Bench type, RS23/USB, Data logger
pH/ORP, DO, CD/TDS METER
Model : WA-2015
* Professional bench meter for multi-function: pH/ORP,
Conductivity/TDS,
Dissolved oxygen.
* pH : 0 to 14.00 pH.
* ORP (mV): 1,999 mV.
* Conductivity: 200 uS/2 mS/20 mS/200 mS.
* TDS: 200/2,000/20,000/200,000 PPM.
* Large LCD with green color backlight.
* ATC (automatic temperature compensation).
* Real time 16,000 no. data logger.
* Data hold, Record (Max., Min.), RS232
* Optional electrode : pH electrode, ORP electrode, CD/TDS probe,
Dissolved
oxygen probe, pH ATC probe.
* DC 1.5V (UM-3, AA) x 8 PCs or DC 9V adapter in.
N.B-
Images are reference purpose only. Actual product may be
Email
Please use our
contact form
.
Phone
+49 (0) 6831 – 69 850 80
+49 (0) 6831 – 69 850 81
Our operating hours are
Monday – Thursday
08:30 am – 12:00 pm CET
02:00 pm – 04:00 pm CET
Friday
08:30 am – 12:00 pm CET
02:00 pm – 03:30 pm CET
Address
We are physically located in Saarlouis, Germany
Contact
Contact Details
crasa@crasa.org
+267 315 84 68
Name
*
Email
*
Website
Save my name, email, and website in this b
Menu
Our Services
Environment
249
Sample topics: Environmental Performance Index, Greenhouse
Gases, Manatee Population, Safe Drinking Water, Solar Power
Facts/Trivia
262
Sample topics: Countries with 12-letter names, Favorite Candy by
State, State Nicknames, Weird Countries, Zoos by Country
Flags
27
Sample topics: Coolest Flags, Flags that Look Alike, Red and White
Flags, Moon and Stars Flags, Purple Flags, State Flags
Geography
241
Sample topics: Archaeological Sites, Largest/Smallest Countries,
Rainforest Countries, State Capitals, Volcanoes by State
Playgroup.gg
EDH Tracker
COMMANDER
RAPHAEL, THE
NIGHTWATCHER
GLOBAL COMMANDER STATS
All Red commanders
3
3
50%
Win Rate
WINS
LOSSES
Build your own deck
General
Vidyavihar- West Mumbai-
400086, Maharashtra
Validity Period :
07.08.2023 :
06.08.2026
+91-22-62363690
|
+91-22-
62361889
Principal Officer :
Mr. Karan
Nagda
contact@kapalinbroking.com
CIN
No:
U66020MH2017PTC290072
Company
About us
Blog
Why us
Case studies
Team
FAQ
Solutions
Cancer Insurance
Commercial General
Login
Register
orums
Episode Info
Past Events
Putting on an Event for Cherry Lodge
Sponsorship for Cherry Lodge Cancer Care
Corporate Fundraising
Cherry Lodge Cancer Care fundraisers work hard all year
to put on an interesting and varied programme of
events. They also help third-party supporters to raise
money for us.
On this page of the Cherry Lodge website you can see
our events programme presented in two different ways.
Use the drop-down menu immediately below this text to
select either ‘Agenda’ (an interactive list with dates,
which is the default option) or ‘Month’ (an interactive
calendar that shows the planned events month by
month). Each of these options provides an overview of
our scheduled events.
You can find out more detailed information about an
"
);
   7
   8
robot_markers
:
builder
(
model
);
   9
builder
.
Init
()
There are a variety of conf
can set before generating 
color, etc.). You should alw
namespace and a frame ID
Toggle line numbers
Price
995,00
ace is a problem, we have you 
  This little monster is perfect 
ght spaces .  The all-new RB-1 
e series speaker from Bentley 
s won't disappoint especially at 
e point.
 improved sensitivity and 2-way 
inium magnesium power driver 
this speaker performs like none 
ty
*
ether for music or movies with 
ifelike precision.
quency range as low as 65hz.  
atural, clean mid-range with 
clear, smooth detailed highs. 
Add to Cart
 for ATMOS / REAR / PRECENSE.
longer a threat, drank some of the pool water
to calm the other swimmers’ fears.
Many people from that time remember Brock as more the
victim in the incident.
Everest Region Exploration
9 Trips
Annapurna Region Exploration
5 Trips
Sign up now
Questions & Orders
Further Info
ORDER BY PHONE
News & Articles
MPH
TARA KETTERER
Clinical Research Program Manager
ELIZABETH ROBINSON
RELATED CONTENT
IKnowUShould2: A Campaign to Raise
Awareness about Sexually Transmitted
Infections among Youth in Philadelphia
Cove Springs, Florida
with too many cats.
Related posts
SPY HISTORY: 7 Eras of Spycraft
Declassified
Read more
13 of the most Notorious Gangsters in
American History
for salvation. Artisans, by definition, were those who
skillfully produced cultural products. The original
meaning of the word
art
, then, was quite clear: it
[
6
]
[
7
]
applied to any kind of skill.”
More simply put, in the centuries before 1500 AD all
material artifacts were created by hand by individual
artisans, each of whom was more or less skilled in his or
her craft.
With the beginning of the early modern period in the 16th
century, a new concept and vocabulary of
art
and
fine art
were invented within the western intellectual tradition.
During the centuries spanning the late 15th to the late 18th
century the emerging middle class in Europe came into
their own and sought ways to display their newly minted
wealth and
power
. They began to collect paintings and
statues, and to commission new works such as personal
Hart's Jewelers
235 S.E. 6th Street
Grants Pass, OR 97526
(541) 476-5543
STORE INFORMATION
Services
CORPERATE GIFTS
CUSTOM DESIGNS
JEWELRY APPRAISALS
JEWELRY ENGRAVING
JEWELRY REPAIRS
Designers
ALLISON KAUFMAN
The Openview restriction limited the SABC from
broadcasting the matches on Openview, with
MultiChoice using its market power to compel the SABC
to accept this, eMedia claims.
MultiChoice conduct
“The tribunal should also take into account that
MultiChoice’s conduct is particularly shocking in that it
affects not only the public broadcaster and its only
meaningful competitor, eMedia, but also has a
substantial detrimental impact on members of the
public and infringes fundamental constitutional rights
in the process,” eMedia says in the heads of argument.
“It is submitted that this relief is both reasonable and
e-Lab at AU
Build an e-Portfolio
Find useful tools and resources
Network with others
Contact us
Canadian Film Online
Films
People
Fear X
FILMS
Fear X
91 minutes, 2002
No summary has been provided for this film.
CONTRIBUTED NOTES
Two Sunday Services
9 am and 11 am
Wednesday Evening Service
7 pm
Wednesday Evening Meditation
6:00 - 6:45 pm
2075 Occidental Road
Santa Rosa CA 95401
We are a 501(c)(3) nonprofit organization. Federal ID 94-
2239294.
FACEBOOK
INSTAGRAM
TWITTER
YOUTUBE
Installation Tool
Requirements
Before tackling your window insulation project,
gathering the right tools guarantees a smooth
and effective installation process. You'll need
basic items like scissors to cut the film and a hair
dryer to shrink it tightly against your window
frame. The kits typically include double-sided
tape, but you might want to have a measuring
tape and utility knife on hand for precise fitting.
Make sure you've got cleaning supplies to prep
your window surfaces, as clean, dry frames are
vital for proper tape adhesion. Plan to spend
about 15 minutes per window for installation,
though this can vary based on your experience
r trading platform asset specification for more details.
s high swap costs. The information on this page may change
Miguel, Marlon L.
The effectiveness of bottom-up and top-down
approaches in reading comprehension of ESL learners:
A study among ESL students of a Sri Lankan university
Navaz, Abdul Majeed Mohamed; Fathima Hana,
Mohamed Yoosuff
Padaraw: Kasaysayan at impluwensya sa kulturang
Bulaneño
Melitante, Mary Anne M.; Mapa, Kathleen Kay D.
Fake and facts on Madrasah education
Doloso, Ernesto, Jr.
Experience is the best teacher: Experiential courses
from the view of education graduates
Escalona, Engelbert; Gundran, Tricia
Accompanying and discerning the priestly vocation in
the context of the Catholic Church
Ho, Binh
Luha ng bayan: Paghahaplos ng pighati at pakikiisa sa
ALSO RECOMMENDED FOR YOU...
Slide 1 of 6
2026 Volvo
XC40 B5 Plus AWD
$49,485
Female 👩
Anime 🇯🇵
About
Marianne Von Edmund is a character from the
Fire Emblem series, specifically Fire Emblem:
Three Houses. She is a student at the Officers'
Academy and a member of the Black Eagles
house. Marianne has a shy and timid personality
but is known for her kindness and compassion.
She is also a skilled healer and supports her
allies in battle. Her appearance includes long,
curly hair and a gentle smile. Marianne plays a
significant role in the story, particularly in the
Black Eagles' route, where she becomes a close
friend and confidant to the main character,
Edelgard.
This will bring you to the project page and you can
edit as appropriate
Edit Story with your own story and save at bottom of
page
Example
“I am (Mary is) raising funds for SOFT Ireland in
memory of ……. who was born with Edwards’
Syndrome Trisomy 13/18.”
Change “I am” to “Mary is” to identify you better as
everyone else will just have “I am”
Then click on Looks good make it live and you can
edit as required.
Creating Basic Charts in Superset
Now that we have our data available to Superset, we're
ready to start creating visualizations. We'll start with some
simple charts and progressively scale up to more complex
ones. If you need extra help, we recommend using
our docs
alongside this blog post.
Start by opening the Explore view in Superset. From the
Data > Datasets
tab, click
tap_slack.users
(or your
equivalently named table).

+--

* [Task to complete] Extract exactly and only the lines above from the line containing "There are a variety of conf" through the line containing "to calm the other swimmers’ fears.", both end lines included.

* [Solution]
There are a variety of conf
can set before generating 
color, etc.). You should alw
namespace and a frame ID
Toggle line numbers
Price
995,00
ace is a problem, we have you 
  This little monster is perfect 
ght spaces .  The all-new RB-1 
e series speaker from Bentley 
s won't disappoint especially at 
e point.
 improved sensitivity and 2-way 
inium magnesium power driver 
this speaker performs like none 
ty
*
ether for music or movies with 
ifelike precision.
quency range as low as 65hz.  
atural, clean mid-range with 
clear, smooth detailed highs. 
Add to Cart
 for ATMOS / REAR / PRECENSE.
longer a threat, drank some of the pool water
to calm the other swimmers’ fears.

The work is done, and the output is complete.